Yaroslav Halchenko debian at onerussian.com
Tue Aug 4 15:25:51 UTC 2009


first the short answer:
> This shows an accuracy of about 40 % ... however changing the
> assignment of the faked labels to:
> >...<
> leads to an accuracy of about 60 %. I am not sure if this makes
> sense, or if I missed something here. For making a statement like
to say more, those should add up to a 100% ;) because whatever was
classified 'correctly' in the first mapping became misclassification in
the 2nd, and vise versa. So, mean of those will be 50% all the time ;)

But I guess you should have an idea on what mapping you like 4,5 -> 1,2
or 5,4 -> 1,2  toward you hypothesis to choose the one.

Now  a bit of Pythonization
> for l in xrange(tmp_labels.shape[0]):
>    if tmp_labels[l] == 4.0:
>        new_labels[l]=2.0
>    elif tmp_labels[l] == 5.0:
>        new_labels[l]=1.0
I guess smth like
new_labels[tmp_labels == 4.0] = 2.0
new_labels[tmp_labels == 5.0] = 1.0
or even
new_labels = old_labels - 3
in case of mapping 4,5 -> 1,2
should suffice

> terr.states.enable('confusion')
> terr(ds1, ds1)
I guess you are trying to estimate training_confusion which is available
as the state of the classifier

> error = terr(ds1, ds2)   print terr.confusion
btw -- terr call is taking first testing dataset and then optional
training (since it is not always necessary):

*In [4]:TransferError.__call__?
Type:		instancemethod
Base Class:	<type 'instancemethod'>
String Form:	<unbound method TransferError.__call__>
Namespace:	Interactive
File:		/usr/lib/pymodules/python2.5/mvpa/clfs/transerror.py
Definition:	TransferError.__call__(self, testdataset, trainingdataset=None)

So, I guess you might like to actually use terr(ds2, ds1)? (of cause I could be
wrong since it depends on what you are trying to do actually ;))
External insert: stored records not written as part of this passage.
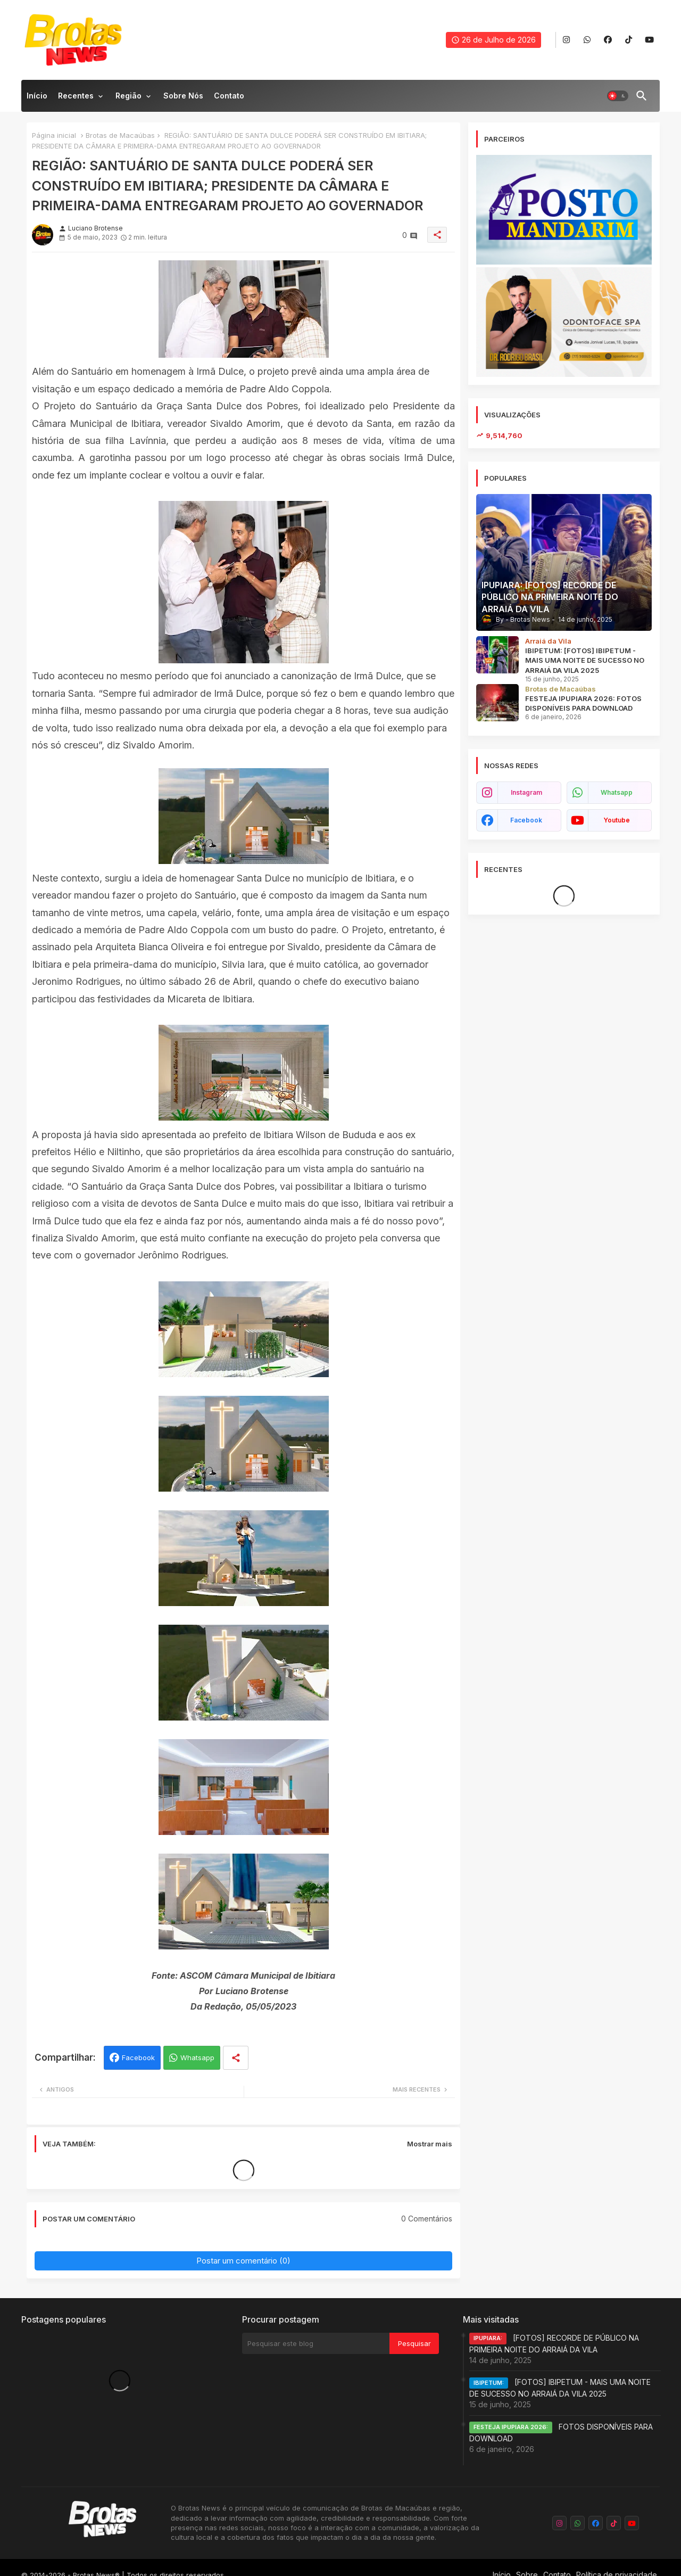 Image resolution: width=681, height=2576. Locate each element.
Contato (229, 95)
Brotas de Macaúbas (120, 135)
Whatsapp (197, 2057)
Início (37, 95)
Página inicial (54, 135)
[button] (617, 95)
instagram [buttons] (526, 792)
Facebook (138, 2057)
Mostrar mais (429, 2143)
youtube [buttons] (616, 820)
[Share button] (235, 2058)
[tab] (37, 98)
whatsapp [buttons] (617, 792)
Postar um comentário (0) (243, 2261)
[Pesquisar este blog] (315, 2343)
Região (128, 95)
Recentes (76, 95)
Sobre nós (183, 95)
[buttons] (566, 40)
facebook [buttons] (526, 820)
btw, for imho clean  analysis and not that clean (if anywhere
significant/valuable) results of transfer from one data to another, see
recent

http://www.sciencemag.org/cgi/content/abstract/1171599

Published Online May 7, 2009
Science DOI: 10.1126/science.1171599

Recruitment of an Area Involved in Eye Movements During Mental Arithmetic

André Knops, Bertrand Thirion, Edward M. Hubbard, Vincent Michel,
Stanislas Dehaene

Throughout the history of mathematics, concepts of number and space
have been tightly intertwined. We tested the hypothesis that cortical
circuits for spatial attention contribute to mental arithmetic. We
trained a multivariate classifier to infer the direction of an eye
movement, left or right, from the brain activation measured in
posterior parietal cortex. Without further training, the classifier
then generalized to an arithmetic task. Its left versus right
classification could be used to sort out subtraction versus addition
trials, whether performed with symbols or with sets of dots. These
findings are consistent with the suggestion that mental arithmetic
co-opts parietal circuitry associated with spatial coding.